Ich habe ja schon beschrieben, dass mir zahlreiche Fehler in den ersten Seiten auffielen. Auch im folgenden finde ich vor allem viele Fehler bei Zahlen. Teilweise Zahlendreher wie "5,4 m" anstatt "4,5 m" Durchmesser, teilweise nicht nachvollziehbar, auch weil ich natürlich nicht weis, ob sich die Werte seit dem Buch nicht geändert haben oder ob auch hier ein Fehler drinsteckt.

Was das Buch recht gut leistet ist ein systemischer Überblick über die Station, also eine Einführung in die einzelnen Komponenten, die Konzepte für Lebenserhaltung, Kommunikation usw. Zu dem damaligen Zeitpunkt gab es zu wenige Daten über die einzelnen Teile, sodass diese eher dürftig sind.

Ist das Buch empfehlenswert für Personen die sich für die Geschichte der ISS interessieren, inklusive, der inzwischen gestrichenen Aufbauflüge? Ich meine nein. Denn es ist ein parteiisches Buch. Sachbücher sollten neutral sein. Das ist hier nicht der Fall. Die bemannte Raumfahrt wird als unausweichlich dargestellt und ihr Nutzen idealistisch darstellt. Besonders deutlich wird dies am letzten Teil der Nutzungsmöglichkeiten. Da scheibt der Autor allen ernstes, dass die ISS eine gute Plattform für Erdbeobachtung ist (obwohl die Bahn mit 52° Neigung nur Teile der Erde abdeckt und nicht mit dem Sonnenstand synchronisiert ist) und für die Astronomie, obwohl schon wegen der Bewegungen der Astronauten, der An- und Abkopplungen und laufenden Bahnmanöver die Station keine Langezeitstabilisierung bietet - und dies obwohl er selbst bei den Experimentmöglichkeiten schreibt, dass nur für maximal 1 Sekunde eine Ausrichtungsgenauigkeit von 2-3 Bogensekunden erreicht wird. Hubble kann auf 0,04 Bogensekunden über Stunden ausgerichtet werden - nur mal als Vergleich.

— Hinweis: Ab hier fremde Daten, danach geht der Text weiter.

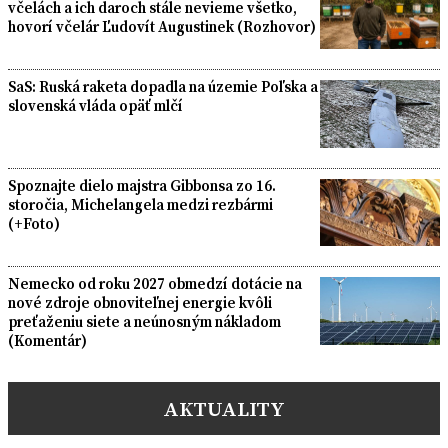
včelách a ich daroch stále nevieme všetko,
hovorí včelár Ľudovít Augustinek (Rozhovor)
SaS: Ruská raketa dopadla na územie Poľska a
slovenská vláda opäť mlčí
Spoznajte dielo majstra Gibbonsa zo 16.
storočia, Michelangela medzi rezbármi
(+Foto)
Nemecko od roku 2027 obmedzí dotácie na
nové zdroje obnoviteľnej energie kvôli
preťaženiu siete a neúnosným nákladom
(Komentár)
AKTUALITY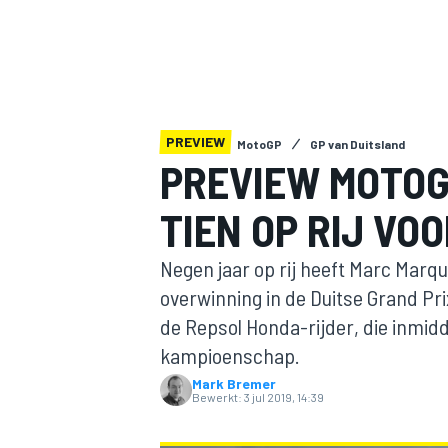
PREVIEW
MotoGP
GP van Duitsland
PREVIEW MOTOG
TIEN OP RIJ VO
MOTOGP
Negen jaar op rij heeft Marc Marqu
overwinning in de Duitse Grand Pri
de Repsol Honda-rijder, die inmidd
kampioenschap.
Mark Bremer
Bewerkt:
3 jul 2019, 14:39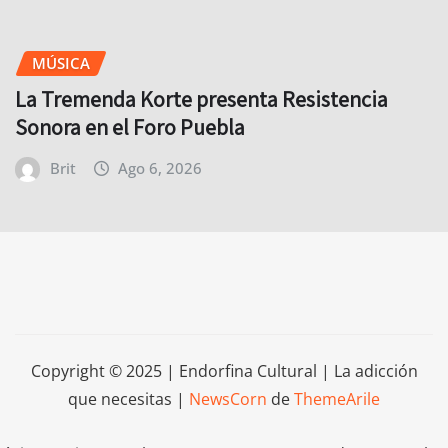
MÚSICA
La Tremenda Korte presenta Resistencia
Sonora en el Foro Puebla
Brit
Ago 6, 2026
Copyright © 2025 | Endorfina Cultural | La adicción
que necesitas
|
NewsCorn
de
ThemeArile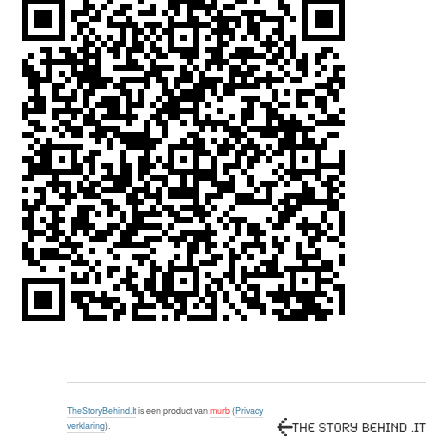
TheStoryBehind.It
is een product van
murb
(
Privacy
verklaring
).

Wenn mir jemand der vom Fach ist und der es eigentlich besser wissen müsste mir einen Wolpertinger für echt verkaufen will, dann werde ich sauer. Das mag noch bei engagierten Laien durchgehen die ein Buch scheiben, aber so nicht. Als das Buch erschien, war schon bekannt, dass die bemannte Raumfahrt nicht durch Forschung rechtfertigbar ist. Trotzdem versucht dies der Autor. Er stellt auch keine Fragen zum Zweck. Warum soll ich untersuchen, wie sich Tiere und Pflanzen verhalten wenn sie in der Schwerelosigkeit sind? Die Evolution verlief ja in der Schwerkraft. Genauso gut kann ich natürlich feststellen was passiert, wenn ich Pflanzen und Tiere in einer Xenon Atmosphäre oder  mit Ammoniak als flüssiges Medium aufziehe - auch das sind keine Bedingungen die es auf der Erde gibt und sie sind genauso unnötige Versuche.

Auch Projekte die als großer Erfolg vom Autor gefeiert werden, wie die D-2 Mission, waren damals schon als teure Lektion bekannt, ja er zitiert im Vorwort sogar Fr. Buhlmann, damals Ministerin für Forschung und Bildung: "Die Entscheidung die verfügbaren Mittel zu einem großen Teil in die bemannte Raumfahrt zu stecken, war falsch. Sie lässt sich nicht rückgängig machen". Er resümiert nur, dass es gut war das Frau Buhlmann nicht dabei war als über die Station beraten wurde - eine Diskussion? Fehlanzeige. Die Frage ob die (damals auf 50 Milliarden) geschätzten Kosten gerechtfertigt sind? Sie fehlt. Das ist für ein Sachbuch nicht tolerierbar. Das geht bei einem Artikel für ein Magazin für Raumfahrtenthusiasten oder die Mars Society, aber nicht für ein Buch an die Allgemeinheit.